Premium motorcycle suspension components are costly and don’t make motorcycles look that much more appealing on the showroom floor. Hence, corporate bean counters tend to cheap out on these vital chassis components, particularly on forks and rear shocks.
This was certainly the case on a 1999 Triumph Speed Triple we had around the office, which came with a primitive damper-rod fork and a bargain-basement rear shock. It was still a cool bike and ran well, but the suspension definitely lacked the refinements of newer and more expensive models.
This malady afflicts many motorcycles, but fortunately there’s something you can do about it. Race Tech offers a number of well-designed suspension solutions, including better springs front and rear, shock revalving, and their Gold Valve fork inserts. With conventional damper-rods, oil gets forced through fixed orifices. However, when hitting sharp-edged bumps, fork oil can’t move through the orifices fast enough, so hydraulic lock occurs, making the fork effectively solid. Gold Valves direct fork oil through special shim packs, similar to those in pricier cartridge forks, and open during sharp hits.
We decided to renew the suspension on the Triumph at both ends, with new seals and bushings in the front along with a rear shock rebuild. Several special tools are needed, including special drivers and a spring compressor. Trying to improvise could cause damage and injury, so unless your shop is setup for such services, we recommend you take it to a motorcycle shop to have the work done. Otherwise, follow along as we have a local shop perform the work to determine if this is something you can tackle. Many DIYers might find they can save money by doing some of the work themselves, such as removing the rear shock and fork assembly and taking them to their favorite local motorcycle emporium.

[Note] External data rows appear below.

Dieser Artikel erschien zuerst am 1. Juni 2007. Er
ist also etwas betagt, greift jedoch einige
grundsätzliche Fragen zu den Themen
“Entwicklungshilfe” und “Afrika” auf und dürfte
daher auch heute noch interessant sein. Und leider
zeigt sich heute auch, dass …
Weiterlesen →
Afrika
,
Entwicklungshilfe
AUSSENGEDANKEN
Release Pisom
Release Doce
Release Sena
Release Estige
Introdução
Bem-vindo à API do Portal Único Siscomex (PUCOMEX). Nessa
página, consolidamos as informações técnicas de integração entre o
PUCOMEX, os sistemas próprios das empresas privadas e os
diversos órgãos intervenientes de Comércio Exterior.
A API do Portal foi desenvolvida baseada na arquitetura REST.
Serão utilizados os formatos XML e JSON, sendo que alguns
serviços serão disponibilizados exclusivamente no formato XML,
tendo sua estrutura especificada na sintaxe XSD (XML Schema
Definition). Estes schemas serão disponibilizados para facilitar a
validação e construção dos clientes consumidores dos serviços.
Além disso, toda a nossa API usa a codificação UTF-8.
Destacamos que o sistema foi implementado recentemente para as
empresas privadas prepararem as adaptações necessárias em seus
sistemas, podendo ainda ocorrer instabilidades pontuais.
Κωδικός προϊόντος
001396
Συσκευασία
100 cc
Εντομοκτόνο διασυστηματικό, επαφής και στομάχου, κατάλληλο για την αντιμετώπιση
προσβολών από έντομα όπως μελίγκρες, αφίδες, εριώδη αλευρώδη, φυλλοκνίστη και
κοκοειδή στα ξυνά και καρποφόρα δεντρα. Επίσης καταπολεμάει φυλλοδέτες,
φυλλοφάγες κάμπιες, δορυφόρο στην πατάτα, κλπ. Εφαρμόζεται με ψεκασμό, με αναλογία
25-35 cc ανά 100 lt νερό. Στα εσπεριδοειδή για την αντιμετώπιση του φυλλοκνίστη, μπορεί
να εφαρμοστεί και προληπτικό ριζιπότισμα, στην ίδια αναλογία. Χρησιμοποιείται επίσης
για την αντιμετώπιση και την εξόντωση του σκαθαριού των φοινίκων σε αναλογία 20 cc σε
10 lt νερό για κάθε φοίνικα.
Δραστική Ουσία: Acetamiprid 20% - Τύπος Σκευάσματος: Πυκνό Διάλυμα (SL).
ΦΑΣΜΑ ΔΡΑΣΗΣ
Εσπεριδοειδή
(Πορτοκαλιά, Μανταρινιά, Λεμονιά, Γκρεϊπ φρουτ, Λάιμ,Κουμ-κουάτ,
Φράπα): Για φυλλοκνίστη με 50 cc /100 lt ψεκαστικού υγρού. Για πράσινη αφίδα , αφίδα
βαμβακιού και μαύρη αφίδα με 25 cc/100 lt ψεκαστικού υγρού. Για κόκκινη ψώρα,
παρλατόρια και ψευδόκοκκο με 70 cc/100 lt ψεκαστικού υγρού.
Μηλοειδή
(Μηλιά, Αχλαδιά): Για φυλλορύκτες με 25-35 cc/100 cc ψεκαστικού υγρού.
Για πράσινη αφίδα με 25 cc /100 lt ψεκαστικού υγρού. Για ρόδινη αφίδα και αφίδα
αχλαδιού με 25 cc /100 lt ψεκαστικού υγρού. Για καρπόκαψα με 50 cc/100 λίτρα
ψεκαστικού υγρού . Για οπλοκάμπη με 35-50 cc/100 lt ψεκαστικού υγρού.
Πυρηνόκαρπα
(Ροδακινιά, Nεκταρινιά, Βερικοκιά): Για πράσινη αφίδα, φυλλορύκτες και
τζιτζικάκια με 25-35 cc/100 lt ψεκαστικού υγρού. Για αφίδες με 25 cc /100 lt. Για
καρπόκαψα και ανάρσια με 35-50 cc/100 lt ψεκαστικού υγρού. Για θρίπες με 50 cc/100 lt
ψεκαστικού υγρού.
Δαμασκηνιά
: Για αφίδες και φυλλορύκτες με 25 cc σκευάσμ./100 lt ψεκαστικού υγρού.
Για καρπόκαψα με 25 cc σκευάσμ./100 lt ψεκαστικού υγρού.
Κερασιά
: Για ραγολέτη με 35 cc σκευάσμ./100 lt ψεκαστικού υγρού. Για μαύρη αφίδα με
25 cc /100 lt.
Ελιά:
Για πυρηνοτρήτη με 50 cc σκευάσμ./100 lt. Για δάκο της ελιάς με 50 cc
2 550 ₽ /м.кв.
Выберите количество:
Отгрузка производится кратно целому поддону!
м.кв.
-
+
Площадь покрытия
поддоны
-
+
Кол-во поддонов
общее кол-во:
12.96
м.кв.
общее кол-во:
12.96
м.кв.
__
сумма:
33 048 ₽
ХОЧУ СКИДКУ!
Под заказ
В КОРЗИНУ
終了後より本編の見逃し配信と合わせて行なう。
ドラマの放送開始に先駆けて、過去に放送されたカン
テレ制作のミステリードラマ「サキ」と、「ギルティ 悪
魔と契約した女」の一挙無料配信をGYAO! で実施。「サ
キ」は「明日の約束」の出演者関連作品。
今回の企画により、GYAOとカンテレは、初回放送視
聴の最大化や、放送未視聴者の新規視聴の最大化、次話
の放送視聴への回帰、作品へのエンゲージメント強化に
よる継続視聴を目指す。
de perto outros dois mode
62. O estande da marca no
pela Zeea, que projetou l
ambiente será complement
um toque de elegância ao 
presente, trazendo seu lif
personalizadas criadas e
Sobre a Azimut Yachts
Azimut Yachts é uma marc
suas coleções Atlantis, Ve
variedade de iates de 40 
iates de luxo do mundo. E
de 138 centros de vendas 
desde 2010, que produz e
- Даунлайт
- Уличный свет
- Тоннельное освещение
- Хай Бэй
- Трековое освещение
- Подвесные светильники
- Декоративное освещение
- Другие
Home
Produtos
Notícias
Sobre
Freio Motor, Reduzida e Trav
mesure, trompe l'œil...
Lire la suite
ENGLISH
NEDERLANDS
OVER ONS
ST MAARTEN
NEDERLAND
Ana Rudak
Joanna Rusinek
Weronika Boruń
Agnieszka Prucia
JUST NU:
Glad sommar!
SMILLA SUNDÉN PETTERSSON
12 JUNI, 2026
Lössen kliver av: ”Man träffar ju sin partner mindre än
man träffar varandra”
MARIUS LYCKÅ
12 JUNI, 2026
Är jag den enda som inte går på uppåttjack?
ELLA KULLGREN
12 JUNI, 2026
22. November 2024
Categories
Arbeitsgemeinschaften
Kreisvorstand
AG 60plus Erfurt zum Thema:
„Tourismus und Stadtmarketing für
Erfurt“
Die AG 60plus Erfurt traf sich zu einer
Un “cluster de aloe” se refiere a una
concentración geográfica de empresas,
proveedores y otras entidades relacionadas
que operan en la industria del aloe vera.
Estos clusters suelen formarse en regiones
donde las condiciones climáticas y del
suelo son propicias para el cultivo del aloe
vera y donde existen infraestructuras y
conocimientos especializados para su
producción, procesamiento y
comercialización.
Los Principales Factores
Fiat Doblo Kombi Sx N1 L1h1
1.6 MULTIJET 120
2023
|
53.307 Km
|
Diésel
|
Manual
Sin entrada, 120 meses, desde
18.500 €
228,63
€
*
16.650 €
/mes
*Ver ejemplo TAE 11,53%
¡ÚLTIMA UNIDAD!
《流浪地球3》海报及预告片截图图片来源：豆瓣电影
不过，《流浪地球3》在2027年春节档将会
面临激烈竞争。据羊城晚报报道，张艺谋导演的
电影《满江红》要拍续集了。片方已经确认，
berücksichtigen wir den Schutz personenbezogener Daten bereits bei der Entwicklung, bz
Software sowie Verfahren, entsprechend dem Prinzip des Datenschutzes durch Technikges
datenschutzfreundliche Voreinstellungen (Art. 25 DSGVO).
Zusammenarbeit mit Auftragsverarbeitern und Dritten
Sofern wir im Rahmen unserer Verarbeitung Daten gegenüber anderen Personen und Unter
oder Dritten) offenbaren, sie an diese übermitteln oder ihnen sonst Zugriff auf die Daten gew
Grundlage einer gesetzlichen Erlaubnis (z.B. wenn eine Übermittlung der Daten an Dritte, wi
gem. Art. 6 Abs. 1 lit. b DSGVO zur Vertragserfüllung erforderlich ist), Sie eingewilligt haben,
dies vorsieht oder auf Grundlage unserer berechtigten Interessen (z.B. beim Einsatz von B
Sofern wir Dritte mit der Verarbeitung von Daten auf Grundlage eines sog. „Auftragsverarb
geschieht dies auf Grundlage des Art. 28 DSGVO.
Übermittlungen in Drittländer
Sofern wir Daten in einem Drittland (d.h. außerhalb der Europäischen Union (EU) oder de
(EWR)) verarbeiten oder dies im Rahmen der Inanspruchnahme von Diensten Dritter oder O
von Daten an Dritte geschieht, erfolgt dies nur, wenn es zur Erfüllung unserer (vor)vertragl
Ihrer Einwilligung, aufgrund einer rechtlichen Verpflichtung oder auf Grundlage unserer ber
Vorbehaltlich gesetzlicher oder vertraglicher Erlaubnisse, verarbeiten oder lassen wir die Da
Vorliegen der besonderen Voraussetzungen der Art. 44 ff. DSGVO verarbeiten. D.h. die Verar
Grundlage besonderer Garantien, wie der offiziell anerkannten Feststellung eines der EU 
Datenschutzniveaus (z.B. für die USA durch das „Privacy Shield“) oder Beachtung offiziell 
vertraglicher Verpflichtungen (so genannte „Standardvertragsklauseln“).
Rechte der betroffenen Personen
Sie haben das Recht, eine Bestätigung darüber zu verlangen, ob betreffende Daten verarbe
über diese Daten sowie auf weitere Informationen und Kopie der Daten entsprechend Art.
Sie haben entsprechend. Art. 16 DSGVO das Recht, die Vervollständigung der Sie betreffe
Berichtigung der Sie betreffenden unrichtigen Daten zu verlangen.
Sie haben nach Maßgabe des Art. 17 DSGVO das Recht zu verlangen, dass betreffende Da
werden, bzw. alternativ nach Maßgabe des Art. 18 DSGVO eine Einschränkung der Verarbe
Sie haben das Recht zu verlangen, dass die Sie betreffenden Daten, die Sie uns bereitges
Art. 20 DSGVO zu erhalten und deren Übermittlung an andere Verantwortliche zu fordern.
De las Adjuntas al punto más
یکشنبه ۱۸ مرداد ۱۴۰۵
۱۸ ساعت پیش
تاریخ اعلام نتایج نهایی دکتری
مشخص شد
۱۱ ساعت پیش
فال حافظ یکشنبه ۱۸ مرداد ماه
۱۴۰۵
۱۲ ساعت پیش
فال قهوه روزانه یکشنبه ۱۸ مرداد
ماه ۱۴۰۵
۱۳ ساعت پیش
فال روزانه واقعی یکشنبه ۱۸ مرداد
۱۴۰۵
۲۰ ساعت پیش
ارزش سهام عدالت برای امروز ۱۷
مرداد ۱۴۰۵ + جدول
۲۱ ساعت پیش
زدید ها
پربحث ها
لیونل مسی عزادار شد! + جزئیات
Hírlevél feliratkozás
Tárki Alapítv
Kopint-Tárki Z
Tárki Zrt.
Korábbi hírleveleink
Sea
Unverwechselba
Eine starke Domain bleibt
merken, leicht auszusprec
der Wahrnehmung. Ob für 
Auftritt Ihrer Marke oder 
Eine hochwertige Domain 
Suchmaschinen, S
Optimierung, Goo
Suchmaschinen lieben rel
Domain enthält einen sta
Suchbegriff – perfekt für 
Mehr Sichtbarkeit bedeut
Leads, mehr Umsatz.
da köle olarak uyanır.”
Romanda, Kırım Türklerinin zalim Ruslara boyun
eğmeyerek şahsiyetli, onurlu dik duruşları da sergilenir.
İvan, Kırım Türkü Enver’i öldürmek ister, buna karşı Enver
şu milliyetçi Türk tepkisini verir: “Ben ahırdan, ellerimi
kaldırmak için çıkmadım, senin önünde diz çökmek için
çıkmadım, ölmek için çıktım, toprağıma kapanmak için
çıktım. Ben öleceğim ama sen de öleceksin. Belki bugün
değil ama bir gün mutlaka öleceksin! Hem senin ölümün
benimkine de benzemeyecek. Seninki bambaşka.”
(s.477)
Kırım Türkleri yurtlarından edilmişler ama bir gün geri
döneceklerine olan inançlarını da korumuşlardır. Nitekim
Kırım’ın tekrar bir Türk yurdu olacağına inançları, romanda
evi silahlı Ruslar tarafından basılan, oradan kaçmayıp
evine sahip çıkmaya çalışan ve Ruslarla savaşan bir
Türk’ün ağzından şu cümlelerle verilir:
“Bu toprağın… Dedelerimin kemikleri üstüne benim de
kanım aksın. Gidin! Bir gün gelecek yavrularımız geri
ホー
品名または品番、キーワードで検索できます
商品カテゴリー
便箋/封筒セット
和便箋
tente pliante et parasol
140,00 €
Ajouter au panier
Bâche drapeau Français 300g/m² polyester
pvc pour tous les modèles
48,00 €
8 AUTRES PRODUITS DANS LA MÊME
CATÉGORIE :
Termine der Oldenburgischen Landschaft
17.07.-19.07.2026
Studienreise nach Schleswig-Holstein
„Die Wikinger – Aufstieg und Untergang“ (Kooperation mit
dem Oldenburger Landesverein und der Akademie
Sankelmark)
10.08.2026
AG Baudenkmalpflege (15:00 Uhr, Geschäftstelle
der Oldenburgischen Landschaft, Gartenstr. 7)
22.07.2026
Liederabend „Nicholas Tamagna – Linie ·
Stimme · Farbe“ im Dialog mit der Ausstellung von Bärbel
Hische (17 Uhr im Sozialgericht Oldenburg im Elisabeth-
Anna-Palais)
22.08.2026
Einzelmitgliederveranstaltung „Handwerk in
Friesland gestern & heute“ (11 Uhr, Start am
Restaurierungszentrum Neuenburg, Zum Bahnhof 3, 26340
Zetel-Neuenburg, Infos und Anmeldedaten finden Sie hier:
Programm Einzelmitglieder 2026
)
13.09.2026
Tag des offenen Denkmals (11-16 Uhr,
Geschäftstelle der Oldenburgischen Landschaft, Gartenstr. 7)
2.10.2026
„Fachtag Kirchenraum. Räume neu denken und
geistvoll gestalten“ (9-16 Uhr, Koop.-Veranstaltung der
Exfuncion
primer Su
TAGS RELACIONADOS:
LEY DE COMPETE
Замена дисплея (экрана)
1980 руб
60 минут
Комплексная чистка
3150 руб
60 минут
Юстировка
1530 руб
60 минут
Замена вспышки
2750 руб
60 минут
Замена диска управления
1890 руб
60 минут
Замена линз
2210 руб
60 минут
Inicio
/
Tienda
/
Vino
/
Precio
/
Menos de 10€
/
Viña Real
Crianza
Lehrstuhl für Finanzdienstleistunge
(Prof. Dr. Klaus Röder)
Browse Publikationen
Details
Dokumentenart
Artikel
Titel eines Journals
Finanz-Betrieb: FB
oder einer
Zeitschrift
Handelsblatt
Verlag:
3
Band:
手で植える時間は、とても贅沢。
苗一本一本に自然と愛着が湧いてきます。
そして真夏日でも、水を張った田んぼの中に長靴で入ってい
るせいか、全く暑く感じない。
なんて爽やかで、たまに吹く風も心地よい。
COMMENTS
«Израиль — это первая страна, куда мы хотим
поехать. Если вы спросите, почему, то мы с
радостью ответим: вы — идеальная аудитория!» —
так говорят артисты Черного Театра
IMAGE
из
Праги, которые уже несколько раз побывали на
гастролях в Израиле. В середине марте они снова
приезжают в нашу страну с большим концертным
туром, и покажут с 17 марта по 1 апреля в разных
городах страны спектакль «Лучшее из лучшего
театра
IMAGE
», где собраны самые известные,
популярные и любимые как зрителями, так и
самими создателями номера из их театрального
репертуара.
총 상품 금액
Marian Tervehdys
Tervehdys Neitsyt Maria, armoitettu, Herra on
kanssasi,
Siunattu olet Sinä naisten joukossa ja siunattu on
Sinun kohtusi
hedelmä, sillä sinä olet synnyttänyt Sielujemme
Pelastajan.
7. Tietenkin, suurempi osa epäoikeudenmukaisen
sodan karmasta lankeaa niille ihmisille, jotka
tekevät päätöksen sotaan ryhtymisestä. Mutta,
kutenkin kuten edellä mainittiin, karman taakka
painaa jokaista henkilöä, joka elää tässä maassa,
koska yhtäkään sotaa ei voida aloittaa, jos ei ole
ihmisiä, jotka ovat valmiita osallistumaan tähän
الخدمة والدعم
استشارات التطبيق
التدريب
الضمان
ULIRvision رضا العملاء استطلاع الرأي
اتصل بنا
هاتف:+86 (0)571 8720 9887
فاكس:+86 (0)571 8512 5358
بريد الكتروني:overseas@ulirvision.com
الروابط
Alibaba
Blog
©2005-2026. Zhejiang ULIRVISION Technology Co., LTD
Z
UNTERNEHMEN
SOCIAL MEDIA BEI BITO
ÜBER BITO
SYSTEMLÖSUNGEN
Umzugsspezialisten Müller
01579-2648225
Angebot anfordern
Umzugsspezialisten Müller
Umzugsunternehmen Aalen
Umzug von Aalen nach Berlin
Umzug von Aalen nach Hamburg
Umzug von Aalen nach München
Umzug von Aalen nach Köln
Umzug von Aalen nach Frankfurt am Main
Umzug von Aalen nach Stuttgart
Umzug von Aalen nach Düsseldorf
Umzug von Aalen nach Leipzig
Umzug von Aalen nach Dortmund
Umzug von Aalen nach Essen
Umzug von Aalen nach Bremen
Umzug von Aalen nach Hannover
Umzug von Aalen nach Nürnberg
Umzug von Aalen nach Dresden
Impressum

We recommend following the procedures outlined in the factory service manual, along with the Race Tech instructions. Position the bike on a motorcycle jack placed under the engine, and lift until the wheels are just off the ground. Use tie-down straps to keep the bike from tipping. Remove the front fender and wheel. Loosen the bolts near the top of each fork tube in the upper triple clamp, and then unscrew the two top caps. Remove the bolts that clamp the fork tubes in the lower triple clamp, one side at a time. As the bolts are removed, the fork tube should slip downward easily. If the fork legs don’t slip out easily, tap them downward with a rubber mallet to break them loose. Hold your finger over the top to hold the parts in, and invert the fork leg over a drain pan to drain the oil. This is messy, so cover the floor with newspapers and have plenty of clean rags. Remove all spacers, washers, and springs, noting their positions.
Follow the Race Tech instructions and replace any seals, bushings, etc. as needed. After assembly, add the specified amount of fork oil and install the fork leg. Repeat this process for the other side. Reinstall all remaining parts in the reverse order of removal, apply blue Loctite to threads, and torque to factory specifications.
With the motorcycle raised and secured and the wheel just off the ground, remove the shock’s upper and lower mounting bolts. Remove the shock and service it per Race Tech instructions (or have it done by a mechanic). Clean and inspect all fasteners, and apply blue Loctite to the threads. Slip the new shock into place and tighten fasteners to factory-specified torques. Reinstall remaining components and inspect your work. Measure static sag and adjust preload setting as needed.
After the upgrade, we have a much more stable motorcycle, with a planted, more controlled feel. The bike feels sportier, yet less harsh than before. If you have a motorcycle you like that’s in good condition otherwise but could use better suspension, this may be the way to go.